TRY IT. Whenever the word "vanaf" appears in a line of the listing, copy that line.

DATA.

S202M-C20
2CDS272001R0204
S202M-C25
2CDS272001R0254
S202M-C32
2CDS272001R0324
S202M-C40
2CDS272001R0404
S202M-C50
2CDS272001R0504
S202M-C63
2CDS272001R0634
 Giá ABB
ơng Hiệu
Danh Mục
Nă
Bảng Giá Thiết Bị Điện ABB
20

...

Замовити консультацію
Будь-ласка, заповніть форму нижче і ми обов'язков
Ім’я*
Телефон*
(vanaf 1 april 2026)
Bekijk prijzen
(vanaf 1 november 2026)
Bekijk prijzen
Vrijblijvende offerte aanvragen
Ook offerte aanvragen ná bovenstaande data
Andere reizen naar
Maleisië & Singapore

ANSWER FOR THIS EXERCISE.
(vanaf 1 april 2026)
(vanaf 1 november 2026)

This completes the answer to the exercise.